Any suggestions?  I oversmoked a leg of lamb (got distracted and forgot to cut the smoke... it essentially smoked for just about the whole cooking time). 
I've harvested all the meat off the bone in thick slices,  and was wondering if there was any hope to salvage the meat. 
At this point,  I'm accepting of the fact that the lamb yumminess is beyond salvaging,  but any suggestions on what could be done to at least make it less smoky?
I smoked it to 140-145 initially,  so it's still pretty red/ pink.


----------



## PAS (Apr 13, 2020)

How many hours did you smoke it and and what kind of wood?  Others may have an answer.


----------



## Scott Mac (Apr 13, 2020)

PAS said:


> How many hours did you smoke it and and what kind of wood?  Others may have an answer.


It was smoked for a little over 3 hours with apple juiced soaked apple chips.


----------



## kevin james (Apr 13, 2020)

Scott Mac said:


> It was smoked for a little over 3 hours with apple juiced soaked apple chips.



Don't soak your chips.
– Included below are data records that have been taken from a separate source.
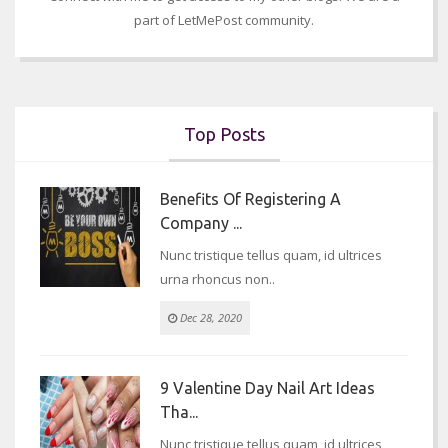
part of LetMePost community.
Top Posts
Benefits Of Registering A
Company ...
Nunc tristique tellus quam, id ultrices
urna rhoncus non..
Dec 28, 2020
9 Valentine Day Nail Art Ideas
Tha...
Nunc tristique tellus quam, id ultrices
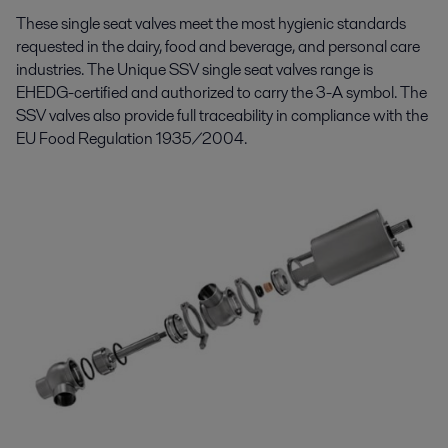
These single
seat valves meet
the
most hygienic standards
requested in the dairy, food and beverage, and personal care
industries. The Unique
SSV
single
seat
valve
s
range is
EHEDG-certified and authorized to carry the 3-A symbol.
The
SSV
valves
also provide
full traceability in compliance with the
EU Food Regulation 1935/2004.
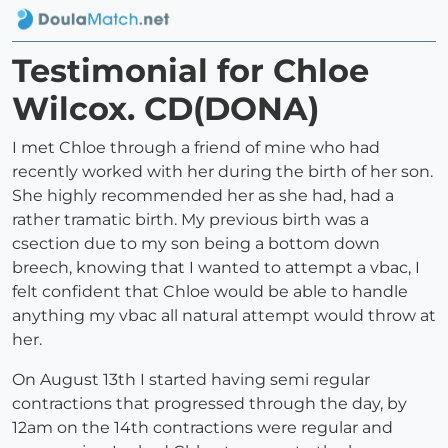
Testimonial for Chloe
Wilcox. CD(DONA)
I met Chloe through a friend of mine who had
recently worked with her during the birth of her son.
She highly recommended her as she had, had a
rather tramatic birth. My previous birth was a
csection due to my son being a bottom down
breech, knowing that I wanted to attempt a vbac, I
felt confident that Chloe would be able to handle
anything my vbac all natural attempt would throw at
her.
On August 13th I started having semi regular
contractions that progressed through the day, by
12am on the 14th contractions were regular and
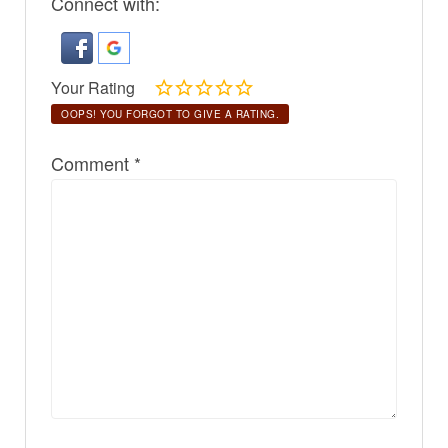
Connect with:
Your Rating
OOPS! YOU FORGOT TO GIVE A RATING.
Comment
*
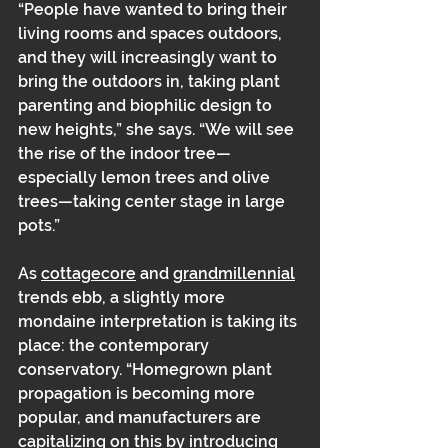
“People have wanted to bring their 
living rooms and spaces outdoors, 
and they will increasingly want to 
bring the outdoors in, taking plant 
parenting and biophilic design to 
new heights,” she says. “We will see 
the rise of the indoor tree—
especially lemon trees and olive 
trees—taking center stage in large 
pots.” 
As 
cottagecore
 and 
grandmillennial
trends ebb, a slightly more 
mondaine interpretation is taking its 
place: the contemporary 
conservatory. “Homegrown plant 
propagation is becoming more 
popular, and manufacturers are 
capitalizing on this by introducing 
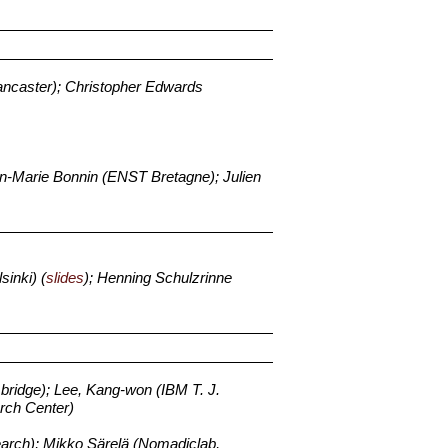
ancaster); Christopher Edwards
-Marie Bonnin (ENST Bretagne); Julien
sinki) (
slides
); Henning Schulzrinne
bridge); Lee, Kang-won (IBM T. J.
rch Center)
earch); Mikko Särelä (Nomadiclab,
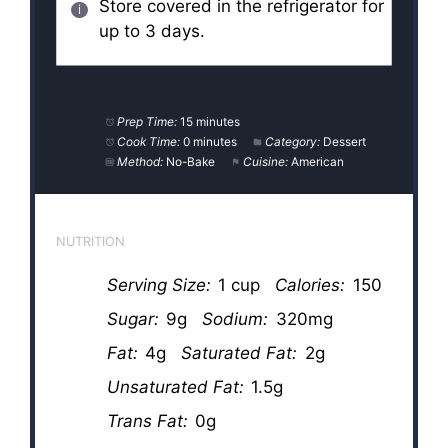
Store covered in the refrigerator for
up to 3 days.
Prep Time:
15 minutes
Cook Time:
0 minutes
Category:
Dessert
Method:
No-Bake
Cuisine:
American
NUTRITION
Serving Size:
1 cup
Calories:
150
Sugar:
9g
Sodium:
320mg
Fat:
4g
Saturated Fat:
2g
Unsaturated Fat:
1.5g
Trans Fat:
0g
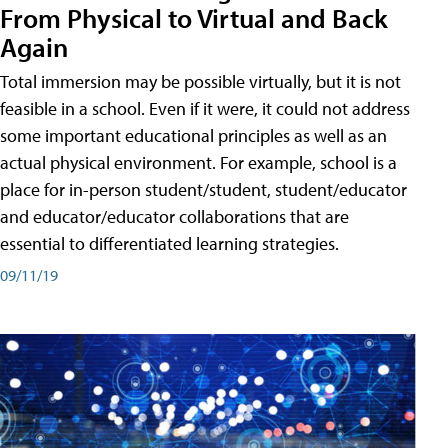
From Physical to Virtual and Back
Again
Total immersion may be possible virtually, but it is not
feasible in a school. Even if it were, it could not address
some important educational principles as well as an
actual physical environment. For example, school is a
place for in-person student/student, student/educator
and educator/educator collaborations that are
essential to differentiated learning strategies.
09/11/19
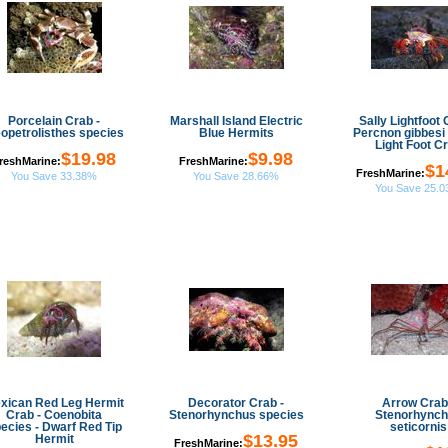
Porcelain Crab -
Marshall Island Electric
Sally Lightfoot 
opetrolisthes species
Blue Hermits
Percnon gibbesi 
Light Foot C
$19.98
$9.98
reshMarine:
FreshMarine:
$1
FreshMarine:
You Save 33.38%
You Save 28.66%
You Save 25.
xican Red Leg Hermit
Decorator Crab -
Arrow Crab
Crab - Coenobita
Stenorhynchus species
Stenorhync
ecies - Dwarf Red Tip
seticornis
$13.95
Hermit
FreshMarine:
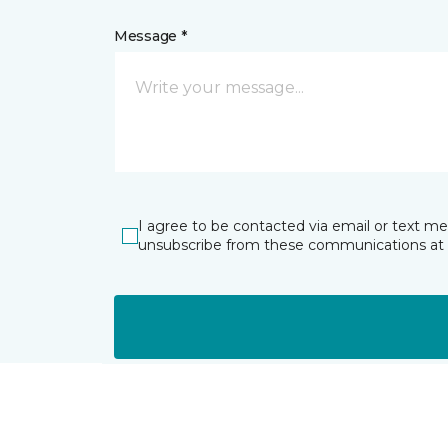
Message *
I agree to be contacted via email or text m
unsubscribe from these communications at 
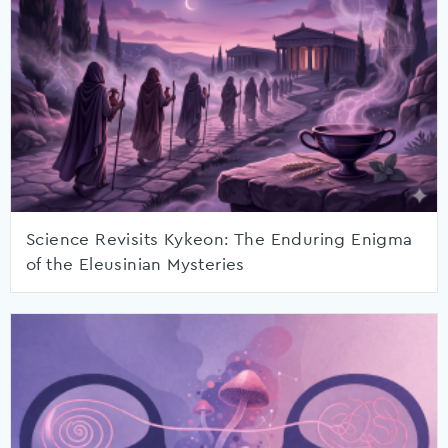
Science Revisits Kykeon: The Enduring Enigma
of the Eleusinian Mysteries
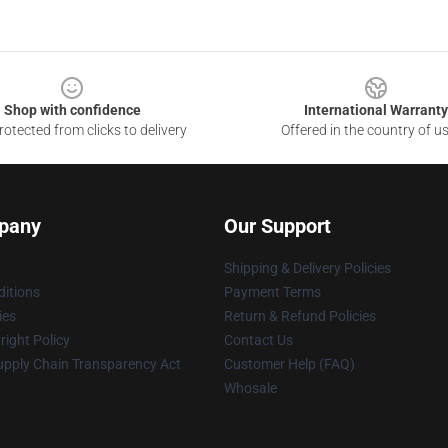
Shop with confidence
International Warranty
otected from clicks to delivery
Offered in the country of u
pany
Our Support
Shipping & Delivery Policies
itions
Payment Terms
ies
Return & Refund Policies
ight Policy
Contact Us
upply Chain Transparency Act
Customer Help (FAQ)
Whosale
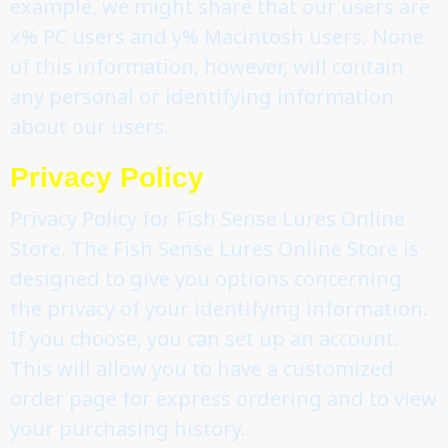
example, we might share that our users are
x% PC users and y% Macintosh users. None
of this information, however, will contain
any personal or identifying information
about our users.
Privacy Policy
Privacy Policy for Fish Sense Lures Online
Store. The Fish Sense Lures Online Store is
designed to give you options concerning
the privacy of your identifying information.
If you choose, you can set up an account.
This will allow you to have a customized
order page for express ordering and to view
your purchasing history.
I'll be the first to say I'm no expert, but I'm thinking that may have caused dirty smoke due to the chips smoldering, instead of full combustion, which can result in a bitter, nasty  "over smoked" flavor.


----------



## SmokinEdge (Apr 13, 2020)

Never soak wood. That said, maybe let it rest and mellow for a few days in a zip-loc bag. It will mellow some, but if it’s acrid smoke, you are done and nothing will change that.


----------



## clifford3WP (Apr 13, 2020)

> Don't soak your chips. I'll be the first to say I'm no expert, but I'm thinking that may have caused dirty smoke due to the chips smoldering, instead of full combustion, which can result in a bitter, nasty "over smoked" flavor.



You're probably right, it's all about soaking of wood. Any way, I prefer something more light and healthy than that. I love looking for new recipes which I can use for making pre-workout meals ( you can  find more info  about some of them ), cause it's pretty important for me nowadays, because of this quarantine, you know.


----------



## Scott Mac (Apr 13, 2020)

It's been sitting since Saturday,  and it did seem to be a little better.   I just trimmed off all of the outer parts,  cubed the meat and sauteed it with some veggies and tomato paste.  Put it over some egg noodles,  and it was pretty decent.  
Not what I was going for,  but at least it wasn't a total waste of a leg.  An acceptable salvage,  lol. Better luck to me next time!
Thanks all!


----------



## jcam222 (Apr 13, 2020)

I will 3rd the not soaking your wood. Can cause some butter smoke. That said how does your lamb taste? Is it bitter? One option would be to slice it up mice and thin, spice the hell out of it with gyro spices. Do some gyros then with tzatsiki. I used my left overs like that a few months ago.


----------



## schlotz (Apr 14, 2020)

Ok you got the part about not soaking.  Now, if you are wanting to get a light smoke while still allowing the meat flavor to shine through, I would smoke at 200º for just 1 hour, then remove and finish in the oven at 275º until IT of ~140º.  BTW: if it is boneless do not wrap it in foil when placing in the oven. The foil  increases the heat and in the end the moisture is drawn out leaving you with not so good eats.


----------